In the context of deep learning with Keras (a high-level neural networks API in Python), Sequential() is a model type that is used to create a linear stack of layers. The Sequential model is simple and straightforward, where you define one layer at a time, and each layer has exactly one input tensor and one output tensor.



In [None]:
# Creating a Model
model = Sequential()

Dense: This layer type is a fully connected (dense) layer, where each neuron receives input from all neurons of the previous layer.

units=32: This parameter sets the number of neurons in the layer to 32.

activation='relu': The Rectified Linear Unit (ReLU) activation function is applied to the output of each neuron, which introduces non-linearity and helps the network learn more complex functions. ReLU returns 0 for any input less than 0 and returns the input for any input greater than or equal to 0.

input_dim=30: This parameter specifies the dimension of the input data. The model expects input vectors with 30 features. This parameter is only required for the first layer to define the input shape.


units=1: This layer has a single neuron, making it suitable for binary classification tasks where the output is either 0 or 1.

activation='sigmoid': The Sigmoid activation function maps the output to a value between 0 and 1. It’s typically used in the output layer for binary classification problems because it can be interpreted as a probability.

In [None]:
layer1 = Dense(units=32, activation = 'relu', input_dim = 30)
model.add(layer1)
model.add(Dense(units=16, activation = 'relu'))
model.add(Dense(units=1, activation = 'sigmoid'))

Optimizer: optimizer='adam'
Purpose: The optimizer is used to update the weights of the neural network to minimize the loss during training.

'adam': Adam (Adaptive Moment Estimation) is an advanced optimization algorithm that adjusts the learning rate for each parameter.

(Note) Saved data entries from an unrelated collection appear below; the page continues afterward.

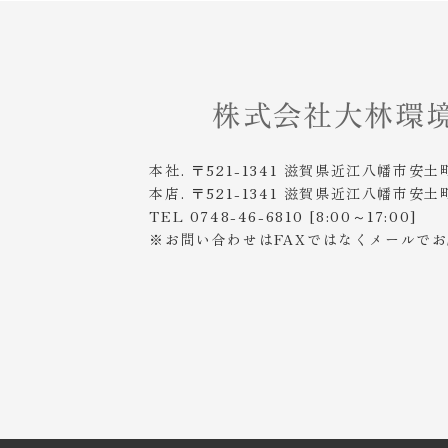
本社. 〒521-1341 滋賀県近江八幡市安土
本店. 〒521-1341 滋賀県近江八幡市安土
TEL 0748-46-6810 [8:00～17:00]
※お問い合わせはFAXではなくメールで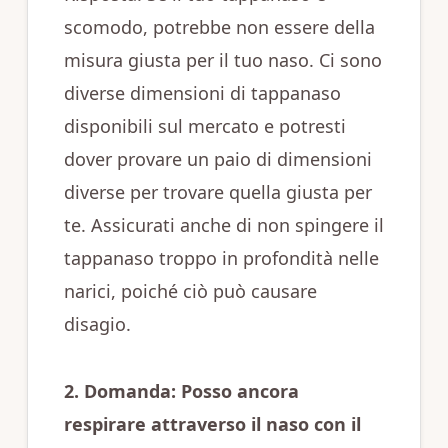
scomodo, potrebbe non essere della
misura giusta per il tuo naso. Ci sono
diverse dimensioni di tappanaso
disponibili sul mercato e potresti
dover provare un paio di dimensioni
diverse per trovare quella giusta per
te. Assicurati anche di non spingere il
tappanaso troppo in profondità nelle
narici, poiché ciò può causare
disagio.
2. Domanda: Posso ancora
respirare attraverso il naso con il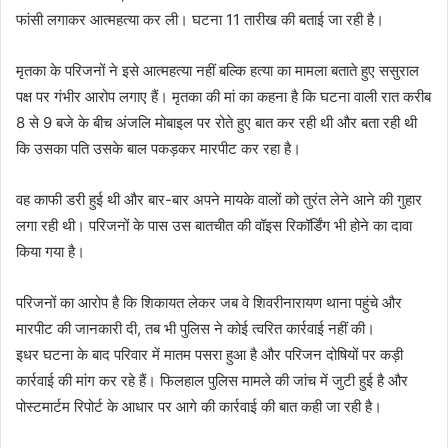
फांसी लगाकर आत्महत्या कर ली। घटना 11 तारीख की बताई जा रही है।
मृतका के परिजनों ने इसे आत्महत्या नहीं बल्कि हत्या का मामला बताते हुए ससुराल
पक्ष पर गंभीर आरोप लगाए हैं। मृतका की मां का कहना है कि घटना वाली रात करीब
8 से 9 बजे के बीच अंजलि मोबाइल पर रोते हुए बात कर रही थी और बता रही थी
कि उसका पति उसके बाल पकड़कर मारपीट कर रहा है।
वह काफी डरी हुई थी और बार-बार अपने मायके वालों को तुरंत लेने आने की गुहार
लगा रही थी। परिजनों के पास उस बातचीत की वॉइस रिकॉर्डिंग भी होने का दावा
किया गया है।
परिजनों का आरोप है कि शिकायत लेकर जब वे शिवरीनारायण थाना पहुंचे और
मारपीट की जानकारी दी, तब भी पुलिस ने कोई त्वरित कार्रवाई नहीं की।
इधर घटना के बाद परिवार में मातम पसरा हुआ है और परिजन दोषियों पर कड़ी
कार्रवाई की मांग कर रहे हैं। फिलहाल पुलिस मामले की जांच में जुटी हुई है और
पोस्टमार्टम रिपोर्ट के आधार पर आगे की कार्रवाई की बात कही जा रही है।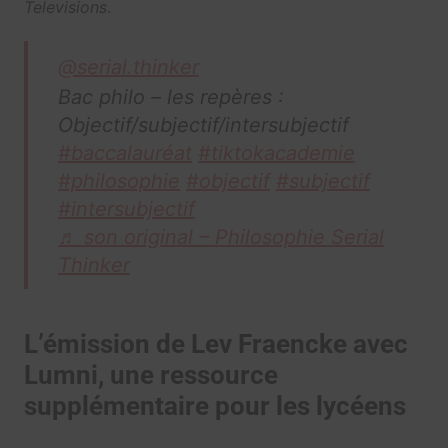
Televisions
.
@serial.thinker
Bac philo – les repères :
Objectif/subjectif/intersubjectif
#baccalauréat
#tiktokacademie
#philosophie
#objectif
#subjectif
#intersubjectif
♬ son original – Philosophie Serial
Thinker
L’émission de Lev Fraencke avec
Lumni, une ressource
supplémentaire pour les lycéens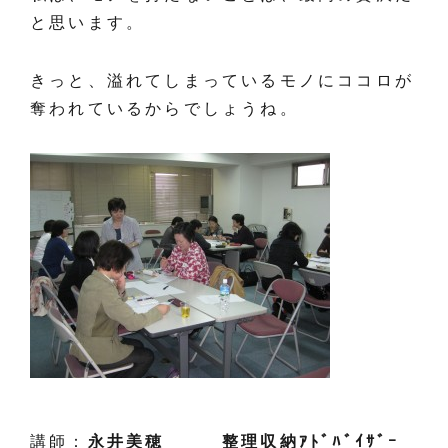
と思います。
きっと、溢れてしまっているモノにココロが
奪われているからでしょうね。
講師：
永井美穂 整理収納ｱﾄﾞﾊﾞｲｻﾞｰ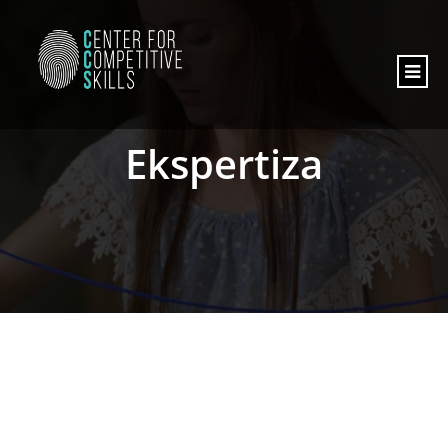
Ekspertiza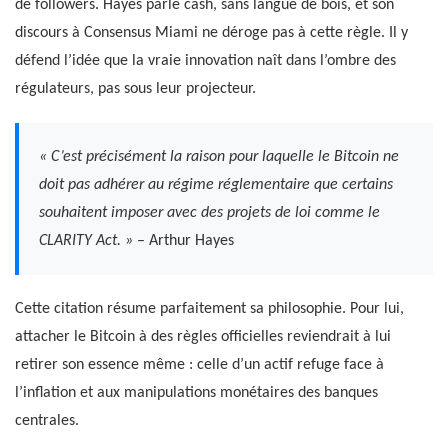
de followers. Hayes parle cash, sans langue de bois, et son
discours à Consensus Miami ne déroge pas à cette règle. Il y
défend l’idée que la vraie innovation naît dans l’ombre des
régulateurs, pas sous leur projecteur.
« C’est précisément la raison pour laquelle le Bitcoin ne
doit pas adhérer au régime réglementaire que certains
souhaitent imposer avec des projets de loi comme le
CLARITY Act. »
– Arthur Hayes
Cette citation résume parfaitement sa philosophie. Pour lui,
attacher le Bitcoin à des règles officielles reviendrait à lui
retirer son essence même : celle d’un actif refuge face à
l’inflation et aux manipulations monétaires des banques
centrales.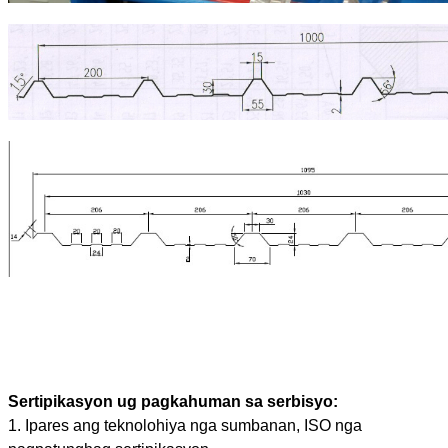
Sertipikasyon ug pagkahuman sa serbisyo:
1. Ipares ang teknolohiya nga sumbanan, ISO nga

It combines the advantages of two other popular optimizers:

AdaGrad (Adaptive Gradient Algorithm): It adapts the learning rate to the parameters, performing larger updates for infrequent and smaller updates for frequent parameters.

RMSProp (Root Mean Square Propagation): It divides the learning rate by an exponentially decaying average of squared gradients.

Adam uses estimates of first and second moments of the gradients to adapt the learning rate, which helps in achieving faster convergence and robust performance. It requires minimal configuration and is well-suited for most problems.


2. Loss Function: loss='binary_crossentropy'
Purpose: The loss function measures how well the model's predictions match the true labels. It is a key component used by the optimizer to guide the training process.

'binary_crossentropy': This loss function is used for binary classification tasks, where the target variable has only two possible outcomes (e.g., 0 or 1). It calculates the cross-entropy loss between the true labels and the predicted probabilities. 


3. Metrics: metrics=['accuracy']
Purpose: Metrics are used to evaluate the performance of the model during training and testing. Unlike the loss, metrics are not used to train the model but to monitor its performance.

'accuracy': Accuracy measures the proportion of correctly classified samples out of the total samples. For binary classification, it is calculated as:

 
Example: If the model correctly classifies 90 out of 100 samples, the accuracy is 0.90 or 90%.

In [None]:
model.compile(optimizer='adam', loss='binary_crossentropy', metrics=['accuracy'])

random_state=0:

Purpose: Controls the shuffling applied to the data before applying the split.
Value: 0 ensures that the split is reproducible. Using the same random_state value allows you to get the same split every time you run the code.
Example: This is important for debugging and comparison, as it ensures that your training and test sets are the same across different runs.

In [None]:
from sklearn import datasets
cancer = datasets.load_breast_cancer()
from sklearn.model_selection import train_test_split

x_train, x_test, y_train, y_test = train_test_split(cancer.data, cancer.target, test_size = 0.2, random_state = 0)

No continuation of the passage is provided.